Adam Evald e Dj set, il fine settimana al Twiggy

Sabato 25 marzo Dj set con Vigor, domenica invece appuntamento con il cantautore svedese

Musica Generica

Gli appuntamenti di questo fine settimana al Twiggy: si parte sabato 25 marzo con la serata “Supersound”, dj-set a cura di DJ Vigor r Lost & Found (ore 21:30, ingresso libero) con una selezione speciale di rhythm’n’blues, funk, jamaican ska, soul music, dal ritmo rockin’ degli anni ’50 fino ai rare grooves dei ’70s!

Domenica 26 marzo invece, appuntamento con Adam Evald (ore 21:30, ingresso libero). Adam Evald è un compositore pop svedese. Con spirito e onestà scrive musica pop melliflua con un tocco di musica classica idiosincratica. Le sue melodie sono cristalline, così come i suoi testi che insieme si intrecciano creando una mappa di mille diverse emozioni. In concerto, Adam è affiancato da una fedele maga delle corde, una tagliente e scura violinista che coinvolge il pubblico con la sua sola presenza.

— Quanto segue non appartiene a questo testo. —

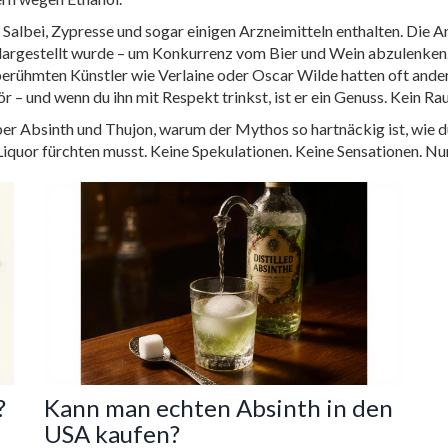
, Salbei, Zypresse und sogar einigen Arzneimitteln enthalten. Die 
dargestellt wurde – um Konkurrenz vom Bier und Wein abzulenken. 
erühmten Künstler wie Verlaine oder Oscar Wilde hatten oft andere
ör – und wenn du ihn mit Respekt trinkst, ist er ein Genuss. Kein R
er Absinth und Thujon, warum der Mythos so hartnäckig ist, wie du 
Liquor fürchten musst. Keine Spekulationen. Keine Sensationen. Nur
?
Kann man echten Absinth in den
USA kaufen?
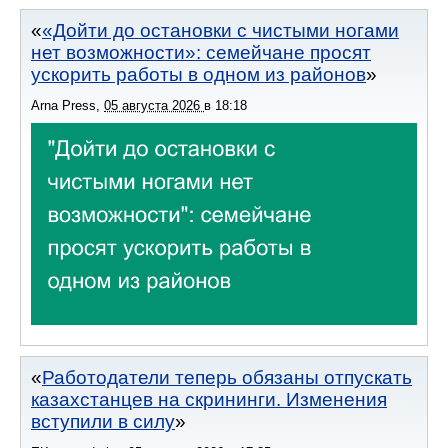
«Дойти до остановки с чистыми ногами
нет возможности»: семейчане просят
ускорить работы в одном из районов
Arna Press
,
05 августа 2026
в
18:18
Работодатели теперь обязаны отпускать
казахстанцев на скрининги. Изменения
вступили в силу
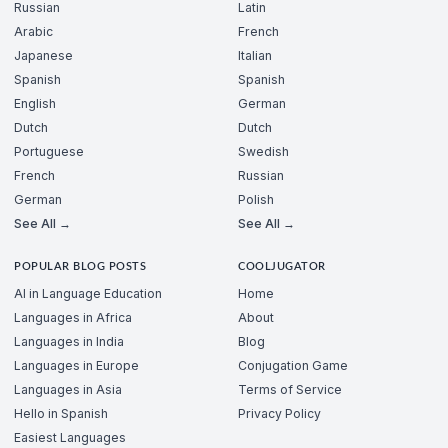
Russian
Latin
Arabic
French
Japanese
Italian
Spanish
Spanish
English
German
Dutch
Dutch
Portuguese
Swedish
French
Russian
German
Polish
See All →
See All →
POPULAR BLOG POSTS
COOLJUGATOR
AI in Language Education
Home
Languages in Africa
About
Languages in India
Blog
Languages in Europe
Conjugation Game
Languages in Asia
Terms of Service
Hello in Spanish
Privacy Policy
Easiest Languages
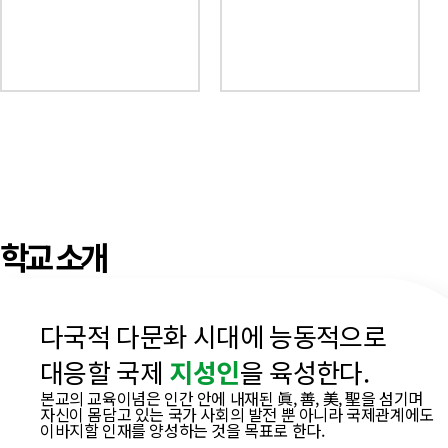
학교
소개
다국적 다문화 시대에 능동적으로
대응할 국제
지성인
을 육성한다.
본교의 교육이념은 인간 안에 내재된
眞, 善, 美, 聖을 섬기며
자신이 몸담고 있는 국가 사회의 발전 뿐
아니라 국제관계에도
이바지할 인재를 양성하는 것을 목표로 한다.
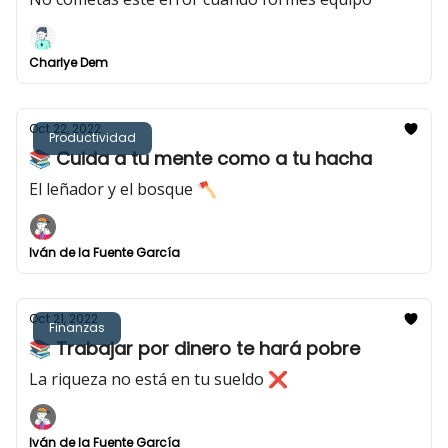
Charlye Dem
Oct 22, 2022
Productividad
📚 Cuida a tu mente como a tu hacha
El leñador y el bosque 🪓
Iván de la Fuente García
Oct 21, 2022
Finanzas
📚 Trabajar por dinero te hará pobre
La riqueza no está en tu sueldo ❌
Iván de la Fuente García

Quando si accompagnano sul palco, si compone un infuso pieno di particolarità, una dose di melanconia e speranza, pronto per essere iniettato nelle nostre vene immediatamente. Masha Bender è un artista grafica di San Pietroburgo, Russia. E’ specializzata in un genere che i critici tedeschi hanno chiamato “fotografia post-vintage”. La combinazione di metodi antiquati con effetti futuristici al limite tra la grafica e la fotografia. Il suo obiettivo è quello di cercare la fine del mondo tramite il punto di vista di un elemento naturale: l’aria. Nonostante il suo spettro contorto e l’obiettivo, riesce a rimanere fedele e naturale nei suoi fotogrammi. Raggiunge la bellezza con carattere sublime, riuscendo a bloccarla ed inquadrarla. Con questa collaborazione nata dopo l’autunno del 2014, Adam e Masha hanno fatto il giro del mondo tre volte, organizzando mostre ed esposizioni in più di 30 paesi in quattro continenti. L’idea alla base della loro collaborazione, la loro meta, è quella di estendere l’esperienza della musica e delle arti cancellando le norme e le regole che le circondano, ricostruendo i metodi di ascolto e di percezione delle stesse.